Hougan: Importantly, this was a trend that was already underway. This was a trend that was happening win, lose or draw in the November election. What the election does is dramatically accelerate it, because it does remove that lingering risk.

I was on the record as saying I think crypto will do fine in either scenario, but that a Harris win would have weighed on the market, just because it would have extended the window of uncertainty. With a Trump win…that window of uncertainty is closed. 

There are other major institutions that are close. You’re going to see them come in in Q3 and Q4. Anecdotally, my experience in the field is that there was a dramatic pickup in institution allocation from the start of October. 

Blockworks: But the adoption pace might differ from institution to institution?

Hougan: Institutional capital…which is the thing that’s going to go from zero to a trillion dollars, just moves slower than we want.

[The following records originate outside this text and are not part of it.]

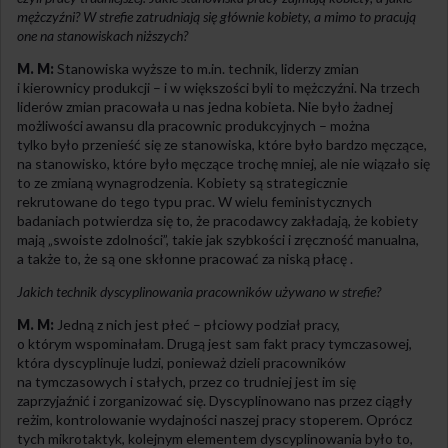
mężczyźni? W strefie zatrudniają się głównie kobiety, a mimo to pracują
one na stanowiskach niższych?
M. M:
Stanowiska wyższe to m.in. technik, liderzy zmian
i kierownicy produkcji – i w większości byli to mężczyźni. Na trzech
liderów zmian pracowała u nas jedna kobieta. Nie było żadnej
możliwości awansu dla pracownic produkcyjnych – można
tylko było przenieść się ze stanowiska, które było bardzo męczące,
na stanowisko, które było męczące trochę mniej, ale nie wiązało się
to ze zmianą wynagrodzenia. Kobiety są strategicznie
rekrutowane do tego typu prac. W wielu feministycznych
badaniach potwierdza się to, że pracodawcy zakładają, że kobiety
mają „swoiste zdolności”, takie jak szybkości i zręczność manualna,
a także to, że są one skłonne pracować za niską płacę .
Jakich technik dyscyplinowania pracowników używano w strefie?
M. M:
Jedną z nich jest płeć – płciowy podział pracy,
o którym wspominałam. Drugą jest sam fakt pracy tymczasowej,
która dyscyplinuje ludzi, ponieważ dzieli pracowników
na tymczasowych i stałych, przez co trudniej jest im się
zaprzyjaźnić i zorganizować się. Dyscyplinowano nas przez ciągły
reżim, kontrolowanie wydajności naszej pracy stoperem. Oprócz
tych mikrotaktyk, kolejnym elementem dyscyplinowania było to,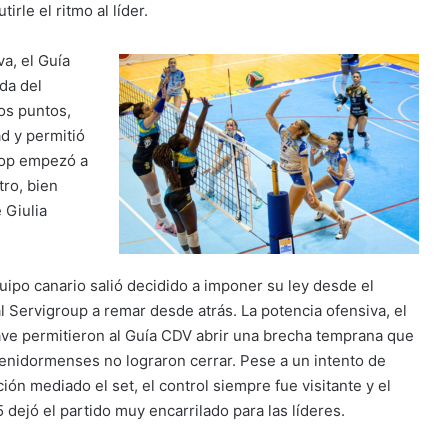
irle el ritmo al líder.
a, el Guía
da del
os puntos,
ad y permitió
Diop empezó a
ro, bien
 Giulia
.
uipo canario salió decidido a imponer su ley desde el
l Servigroup a remar desde atrás. La potencia ofensiva, el
ave permitieron al Guía CDV abrir una brecha
temprana que
benidormenses no lograron cerrar. Pese a un intento de
ión mediado el set, el control siempre fue visitante y el
 dejó el partido muy encarrilado para las líderes.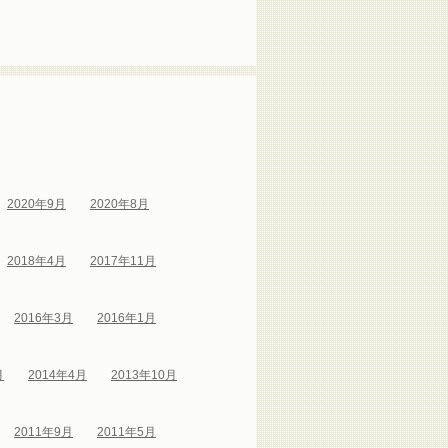
2020年9月
2020年8月
2018年4月
2017年11月
2016年3月
2016年1月
月
2014年4月
2013年10月
2011年9月
2011年5月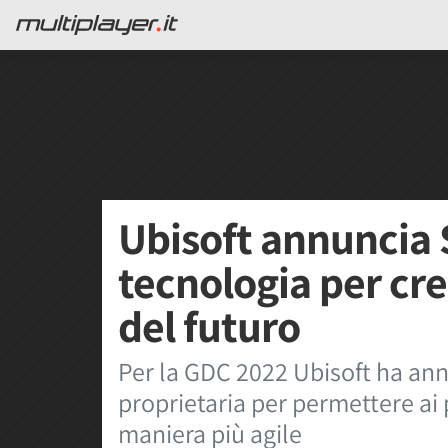
Ubisoft annuncia 
tecnologia per cre
del futuro
Per la GDC 2022 Ubisoft ha ann
proprietaria per permettere ai p
maniera più agile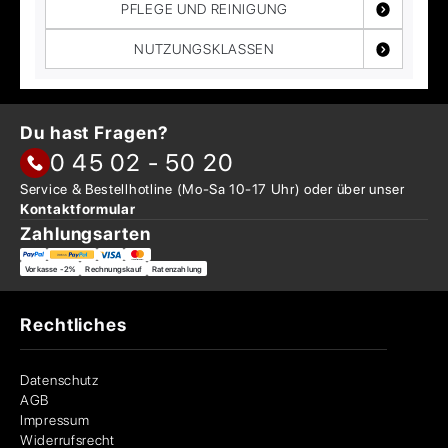
PFLEGE UND REINIGUNG
NUTZUNGSKLASSEN
Du hast Fragen?
0 45 02 - 50 20
Service & Bestellhotline
(Mo-Sa 10-17 Uhr) oder über
unser
Kontaktformular
Zahlungsarten
Vorkasse -2%
Rechnungskauf
Ratenzahlung
Rechtliches
Datenschutz
AGB
Impressum
Widerrufsrecht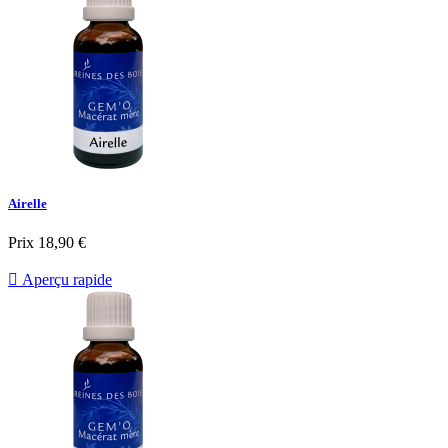
Airelle
Prix
18,90 €

Aperçu rapide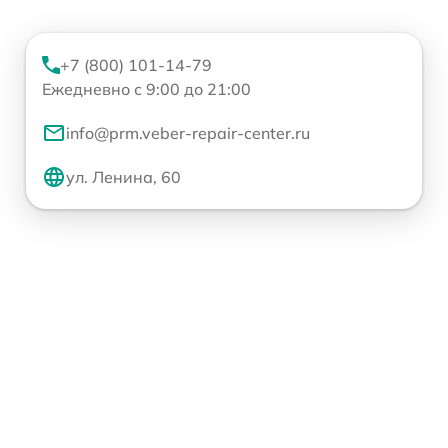
+7 (800) 101-14-79
Ежедневно с 9:00 до 21:00
info@prm.veber-repair-center.ru
ул. Ленина, 60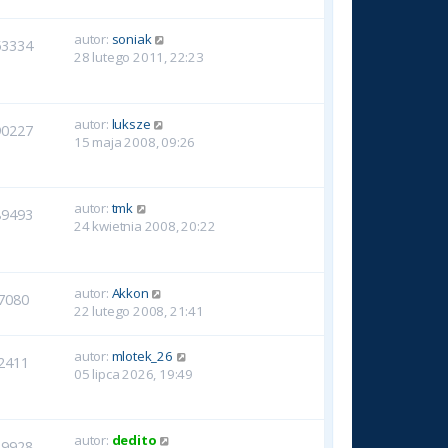
autor:
soniak
53334
28 lutego 2011, 22:23
autor:
luksze
90227
15 maja 2008, 09:26
autor:
tmk
89493
24 kwietnia 2008, 20:22
autor:
Akkon
7080
22 lutego 2008, 21:41
autor:
mlotek_26
2411
05 lipca 2026, 19:49
autor:
dedito
29928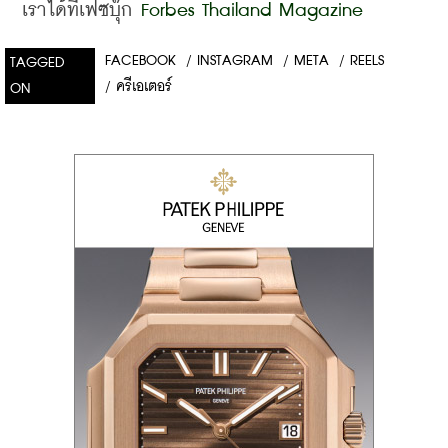
เราได้ที่เฟซบุ๊ก
 Forbes Thailand Magazine
FACEBOOK
/
INSTAGRAM
/
META
/
REELS
TAGGED
/
ครีเอเตอร์
ON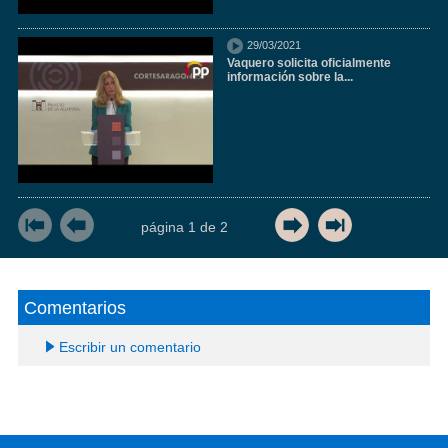
29/03/2021
Vaquero solicita oficialmente
información sobre la...
página
1
de
2
Comentarios
Escribir un comentario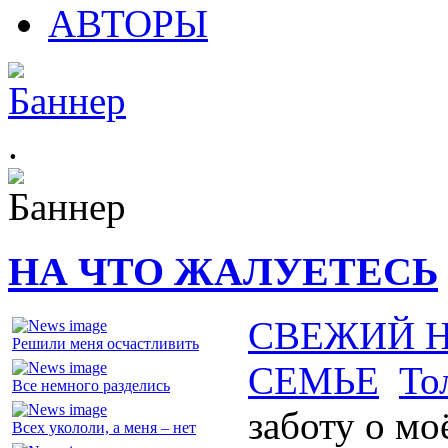
АВТОРЫ
.
НА ЧТО ЖАЛУЕТЕСЬ
СВЕЖИЙ 
Решили меня осчастливить
СЕМЬЕ
То
Все немного разделись
заботу о м
Всех укололи, а меня – нет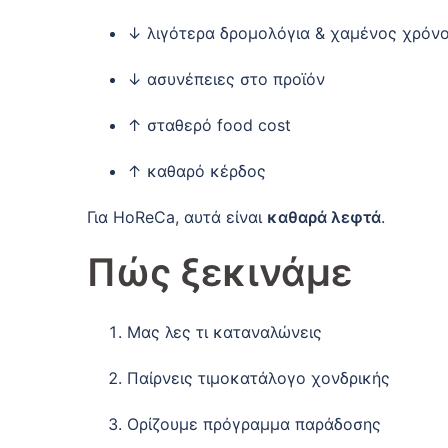
↓ λιγότερα δρομολόγια & χαμένος χρόν
↓ ασυνέπειες στο προϊόν
↑ σταθερό food cost
↑ καθαρό κέρδος
Για HoReCa, αυτά είναι
καθαρά λεφτά
.
Πώς ξεκινάμε
Μας λες τι καταναλώνεις
Παίρνεις τιμοκατάλογο χονδρικής
Ορίζουμε πρόγραμμα παράδοσης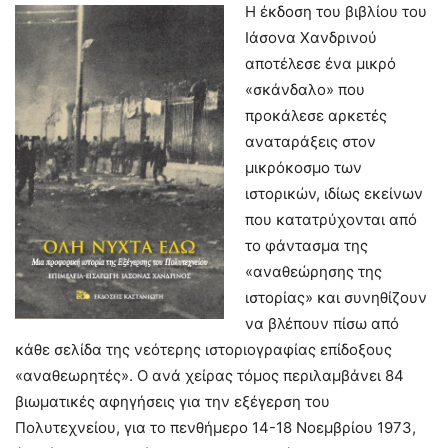
Η έκδοση του βιβλίου του
Ιάσονα Χανδρινού
αποτέλεσε ένα μικρό
«σκάνδαλο» που
προκάλεσε αρκετές
αναταράξεις στον
μικρόκοσμο των
ιστορικών, ιδίως εκείνων
που κατατρύχονται από
το φάντασμα της
«αναθεώρησης της
ιστορίας» και συνηθίζουν
να βλέπουν πίσω από
κάθε σελίδα της νεότερης ιστοριογραφίας επίδοξους
«αναθεωρητές». Ο ανά χείρας τόμος περιλαμβάνει 84
βιωματικές αφηγήσεις για την εξέγερση του
Πολυτεχνείου, για το πενθήμερο 14-18 Νοεμβρίου 1973,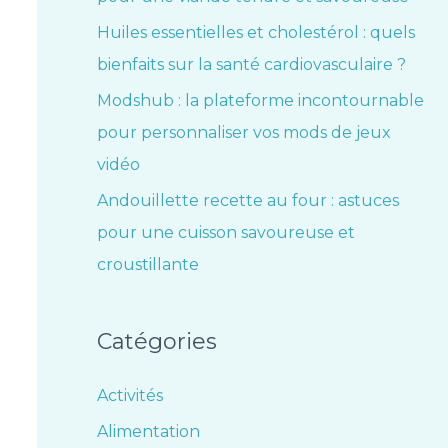
Huiles essentielles et cholestérol : quels
bienfaits sur la santé cardiovasculaire ?
Modshub : la plateforme incontournable
pour personnaliser vos mods de jeux
vidéo
Andouillette recette au four : astuces
pour une cuisson savoureuse et
croustillante
Catégories
Activités
Alimentation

If the head of research at an endowment saw the news and thought this is good for crypto, he can’t allocate 2% tomorrow. He has to get it on a calendar meeting, they have to have that calendar meeting, they probably need to do another one the next quarter, they bring in experts, they change the investment policy. All of that takes time.

So I do think you’re going to see institutional ownership show a step-function increase in Q4 and then I think it follows an exponential curve from Q1 onwards, just because it takes a while to play out.   

Blockworks: How might the election impact your projection around bitcoin and ether ETF flows?

Hougan: Bitcoin was already shooting to end the year with $30 billion of inflows; who knows where we’ll get to. The flows have just been so massive, [and] I do think they’ll accelerate.

Read more: After ‘Uptober’ plays out, what could we see in November?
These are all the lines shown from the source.